> **Required work**
In the entries below, find the lines with the word "amount" and copy them.

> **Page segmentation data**
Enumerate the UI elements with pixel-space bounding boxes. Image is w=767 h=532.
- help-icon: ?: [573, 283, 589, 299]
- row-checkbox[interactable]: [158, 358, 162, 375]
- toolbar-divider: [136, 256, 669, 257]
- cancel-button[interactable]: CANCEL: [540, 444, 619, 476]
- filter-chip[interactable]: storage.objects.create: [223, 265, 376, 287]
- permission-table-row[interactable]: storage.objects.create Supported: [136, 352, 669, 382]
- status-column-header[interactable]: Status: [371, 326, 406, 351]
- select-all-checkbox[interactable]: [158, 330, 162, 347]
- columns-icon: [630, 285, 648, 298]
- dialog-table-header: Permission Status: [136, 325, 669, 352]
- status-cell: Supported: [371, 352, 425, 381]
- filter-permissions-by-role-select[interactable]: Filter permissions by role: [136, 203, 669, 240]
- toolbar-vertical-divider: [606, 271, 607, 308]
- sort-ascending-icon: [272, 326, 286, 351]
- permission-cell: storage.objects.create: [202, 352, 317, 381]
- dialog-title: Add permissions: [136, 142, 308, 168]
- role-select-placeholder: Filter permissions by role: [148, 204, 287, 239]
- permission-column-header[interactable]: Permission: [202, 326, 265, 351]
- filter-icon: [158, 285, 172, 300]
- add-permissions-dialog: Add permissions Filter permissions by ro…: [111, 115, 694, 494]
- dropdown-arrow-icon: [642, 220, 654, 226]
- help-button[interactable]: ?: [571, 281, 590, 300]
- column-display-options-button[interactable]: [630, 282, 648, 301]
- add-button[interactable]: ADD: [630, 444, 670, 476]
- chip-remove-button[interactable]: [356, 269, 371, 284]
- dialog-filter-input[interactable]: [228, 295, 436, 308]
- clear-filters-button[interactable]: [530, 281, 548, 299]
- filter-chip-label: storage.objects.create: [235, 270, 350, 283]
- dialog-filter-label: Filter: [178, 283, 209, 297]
* * *
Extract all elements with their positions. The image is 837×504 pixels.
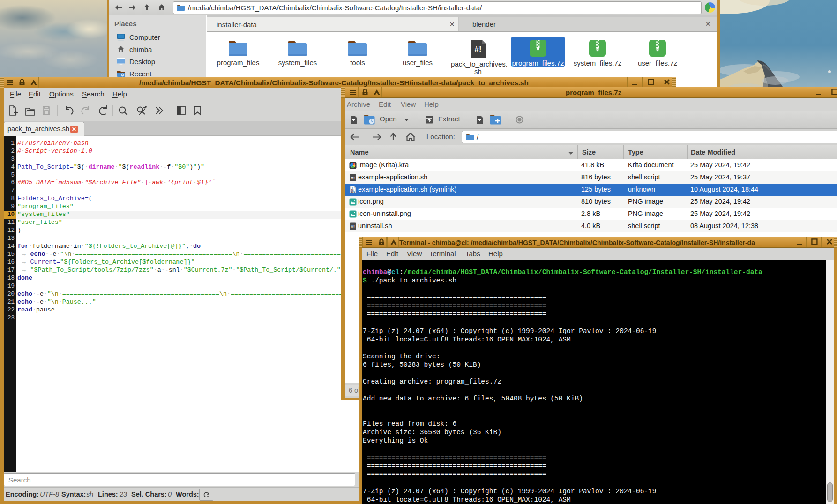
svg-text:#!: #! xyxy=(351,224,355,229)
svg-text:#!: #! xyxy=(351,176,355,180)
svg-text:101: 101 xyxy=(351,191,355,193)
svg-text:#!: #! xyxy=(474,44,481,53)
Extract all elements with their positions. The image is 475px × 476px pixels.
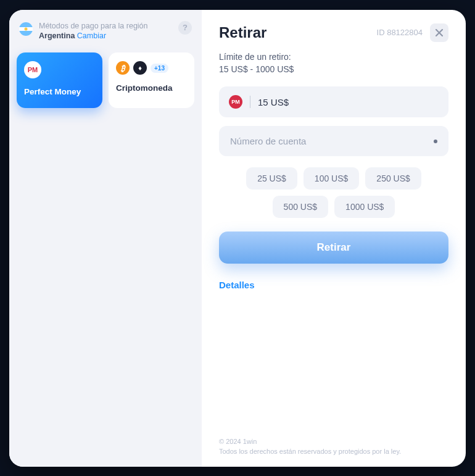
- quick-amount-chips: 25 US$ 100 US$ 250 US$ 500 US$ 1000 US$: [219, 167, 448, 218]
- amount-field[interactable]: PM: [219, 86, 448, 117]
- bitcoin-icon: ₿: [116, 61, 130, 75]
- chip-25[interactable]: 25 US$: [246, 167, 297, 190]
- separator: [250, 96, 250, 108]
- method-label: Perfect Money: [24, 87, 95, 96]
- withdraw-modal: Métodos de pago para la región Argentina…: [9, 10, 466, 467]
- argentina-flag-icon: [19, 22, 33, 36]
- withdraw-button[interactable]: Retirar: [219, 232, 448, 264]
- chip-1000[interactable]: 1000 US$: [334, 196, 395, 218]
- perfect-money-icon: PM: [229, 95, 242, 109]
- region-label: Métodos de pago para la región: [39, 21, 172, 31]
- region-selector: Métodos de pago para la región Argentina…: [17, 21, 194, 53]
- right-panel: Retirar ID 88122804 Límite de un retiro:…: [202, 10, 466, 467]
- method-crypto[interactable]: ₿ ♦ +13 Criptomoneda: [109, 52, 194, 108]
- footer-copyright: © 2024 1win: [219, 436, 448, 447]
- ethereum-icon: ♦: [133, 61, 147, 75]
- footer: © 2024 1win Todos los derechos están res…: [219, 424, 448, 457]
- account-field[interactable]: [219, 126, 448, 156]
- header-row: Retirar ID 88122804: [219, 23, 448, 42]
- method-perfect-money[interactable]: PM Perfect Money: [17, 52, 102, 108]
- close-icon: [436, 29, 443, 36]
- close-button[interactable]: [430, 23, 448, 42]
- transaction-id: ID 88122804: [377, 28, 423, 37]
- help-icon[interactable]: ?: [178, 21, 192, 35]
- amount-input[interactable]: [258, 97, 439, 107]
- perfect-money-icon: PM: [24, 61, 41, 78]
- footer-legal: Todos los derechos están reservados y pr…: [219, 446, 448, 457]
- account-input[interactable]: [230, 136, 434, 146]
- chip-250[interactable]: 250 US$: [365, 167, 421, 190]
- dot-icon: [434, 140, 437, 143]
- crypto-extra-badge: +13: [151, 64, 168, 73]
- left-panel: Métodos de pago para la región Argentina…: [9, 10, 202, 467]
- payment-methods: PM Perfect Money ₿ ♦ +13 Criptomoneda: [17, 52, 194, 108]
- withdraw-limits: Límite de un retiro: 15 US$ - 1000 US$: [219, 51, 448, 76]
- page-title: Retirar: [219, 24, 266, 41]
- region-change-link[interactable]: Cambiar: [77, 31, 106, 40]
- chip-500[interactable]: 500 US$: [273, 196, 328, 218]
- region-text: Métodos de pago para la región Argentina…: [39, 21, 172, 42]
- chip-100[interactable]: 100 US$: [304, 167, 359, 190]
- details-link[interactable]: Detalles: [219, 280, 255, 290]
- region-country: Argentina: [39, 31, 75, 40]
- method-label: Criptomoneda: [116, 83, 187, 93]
---
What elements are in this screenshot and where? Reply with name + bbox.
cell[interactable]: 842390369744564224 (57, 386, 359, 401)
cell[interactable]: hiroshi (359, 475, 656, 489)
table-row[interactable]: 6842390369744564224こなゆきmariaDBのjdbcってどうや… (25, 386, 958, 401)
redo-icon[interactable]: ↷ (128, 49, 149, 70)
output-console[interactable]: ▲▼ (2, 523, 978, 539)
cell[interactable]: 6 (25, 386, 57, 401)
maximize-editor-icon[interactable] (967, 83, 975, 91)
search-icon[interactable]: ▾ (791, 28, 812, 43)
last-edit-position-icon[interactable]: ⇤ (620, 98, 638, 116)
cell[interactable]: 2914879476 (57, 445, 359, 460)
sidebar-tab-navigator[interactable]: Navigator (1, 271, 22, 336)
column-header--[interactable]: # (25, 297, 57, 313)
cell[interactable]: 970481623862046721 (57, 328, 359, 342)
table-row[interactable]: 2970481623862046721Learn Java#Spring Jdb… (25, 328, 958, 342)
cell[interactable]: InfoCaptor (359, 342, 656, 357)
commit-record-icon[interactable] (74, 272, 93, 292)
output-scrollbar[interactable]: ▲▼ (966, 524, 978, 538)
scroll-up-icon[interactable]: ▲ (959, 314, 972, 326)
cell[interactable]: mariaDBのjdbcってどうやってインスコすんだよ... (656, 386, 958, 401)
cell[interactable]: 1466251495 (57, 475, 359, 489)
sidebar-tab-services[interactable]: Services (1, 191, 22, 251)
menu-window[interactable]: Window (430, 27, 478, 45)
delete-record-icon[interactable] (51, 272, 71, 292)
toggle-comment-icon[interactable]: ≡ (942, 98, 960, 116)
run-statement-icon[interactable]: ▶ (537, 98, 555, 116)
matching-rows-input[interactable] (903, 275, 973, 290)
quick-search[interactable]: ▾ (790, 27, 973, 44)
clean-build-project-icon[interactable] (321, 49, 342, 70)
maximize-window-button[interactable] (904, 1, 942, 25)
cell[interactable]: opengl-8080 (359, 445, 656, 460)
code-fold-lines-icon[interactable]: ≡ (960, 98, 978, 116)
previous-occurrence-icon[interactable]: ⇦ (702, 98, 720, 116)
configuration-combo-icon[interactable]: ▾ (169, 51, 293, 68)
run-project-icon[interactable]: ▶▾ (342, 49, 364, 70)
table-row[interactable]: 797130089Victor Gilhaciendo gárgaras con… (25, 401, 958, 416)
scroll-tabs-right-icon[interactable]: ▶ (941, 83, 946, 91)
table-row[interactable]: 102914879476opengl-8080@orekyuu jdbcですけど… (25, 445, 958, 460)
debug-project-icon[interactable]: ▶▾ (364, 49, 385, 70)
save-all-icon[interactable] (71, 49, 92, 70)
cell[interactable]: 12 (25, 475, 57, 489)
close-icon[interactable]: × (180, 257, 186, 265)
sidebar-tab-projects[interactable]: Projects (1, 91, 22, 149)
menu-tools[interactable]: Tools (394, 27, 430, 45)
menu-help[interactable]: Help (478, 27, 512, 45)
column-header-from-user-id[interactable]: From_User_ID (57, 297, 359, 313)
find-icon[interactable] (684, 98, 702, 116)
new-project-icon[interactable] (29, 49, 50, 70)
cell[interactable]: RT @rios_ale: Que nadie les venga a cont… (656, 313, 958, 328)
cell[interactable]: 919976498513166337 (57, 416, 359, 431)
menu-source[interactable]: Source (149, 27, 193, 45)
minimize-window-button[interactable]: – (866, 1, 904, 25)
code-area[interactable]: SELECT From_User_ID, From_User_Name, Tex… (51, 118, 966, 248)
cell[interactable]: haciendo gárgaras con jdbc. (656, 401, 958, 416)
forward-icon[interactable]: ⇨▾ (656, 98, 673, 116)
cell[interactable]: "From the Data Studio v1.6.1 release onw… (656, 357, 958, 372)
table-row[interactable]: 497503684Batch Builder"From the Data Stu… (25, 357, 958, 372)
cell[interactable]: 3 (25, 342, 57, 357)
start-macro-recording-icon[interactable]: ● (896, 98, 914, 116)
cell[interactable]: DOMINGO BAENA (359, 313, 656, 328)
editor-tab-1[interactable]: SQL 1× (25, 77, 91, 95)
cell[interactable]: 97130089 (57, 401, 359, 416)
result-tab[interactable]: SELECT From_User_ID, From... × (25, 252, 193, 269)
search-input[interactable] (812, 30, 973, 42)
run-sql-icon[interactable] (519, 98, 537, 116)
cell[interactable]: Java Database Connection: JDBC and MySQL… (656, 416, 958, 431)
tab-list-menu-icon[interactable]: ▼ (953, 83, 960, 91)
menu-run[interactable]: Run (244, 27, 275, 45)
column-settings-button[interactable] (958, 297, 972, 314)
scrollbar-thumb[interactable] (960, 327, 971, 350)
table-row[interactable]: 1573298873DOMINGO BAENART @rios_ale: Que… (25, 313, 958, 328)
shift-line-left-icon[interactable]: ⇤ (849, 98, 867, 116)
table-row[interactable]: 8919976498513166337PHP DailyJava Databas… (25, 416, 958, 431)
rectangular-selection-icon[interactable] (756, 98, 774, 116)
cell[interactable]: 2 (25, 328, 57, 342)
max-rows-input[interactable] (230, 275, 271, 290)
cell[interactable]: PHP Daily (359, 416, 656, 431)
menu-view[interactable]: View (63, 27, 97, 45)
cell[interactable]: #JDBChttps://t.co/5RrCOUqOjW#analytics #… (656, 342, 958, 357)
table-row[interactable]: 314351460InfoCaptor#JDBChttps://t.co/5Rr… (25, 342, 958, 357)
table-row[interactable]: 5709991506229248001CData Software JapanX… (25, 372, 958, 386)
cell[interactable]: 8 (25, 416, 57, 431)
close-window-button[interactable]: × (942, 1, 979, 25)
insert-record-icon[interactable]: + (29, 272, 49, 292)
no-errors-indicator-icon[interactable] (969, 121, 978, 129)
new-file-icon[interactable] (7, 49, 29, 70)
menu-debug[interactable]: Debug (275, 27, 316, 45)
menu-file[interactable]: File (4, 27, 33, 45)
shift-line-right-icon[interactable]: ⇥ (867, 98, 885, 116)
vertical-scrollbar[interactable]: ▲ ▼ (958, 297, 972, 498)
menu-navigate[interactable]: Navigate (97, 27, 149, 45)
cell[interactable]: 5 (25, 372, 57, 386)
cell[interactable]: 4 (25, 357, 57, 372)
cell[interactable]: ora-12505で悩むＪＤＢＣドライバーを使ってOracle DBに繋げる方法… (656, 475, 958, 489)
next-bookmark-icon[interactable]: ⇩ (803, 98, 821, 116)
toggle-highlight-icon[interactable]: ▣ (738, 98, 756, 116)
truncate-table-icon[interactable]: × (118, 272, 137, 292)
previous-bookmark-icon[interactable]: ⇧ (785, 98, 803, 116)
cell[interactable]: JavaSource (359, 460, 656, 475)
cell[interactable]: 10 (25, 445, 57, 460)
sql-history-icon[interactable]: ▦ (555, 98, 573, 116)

> **Reply**
- quick-amount-chips: 25 US$ 100 US$ 250 US$ 500 US$ 1000 US$: [219, 167, 448, 218]
- amount-field[interactable]: PM: [219, 86, 448, 117]
- amount-input[interactable]: [258, 97, 439, 107]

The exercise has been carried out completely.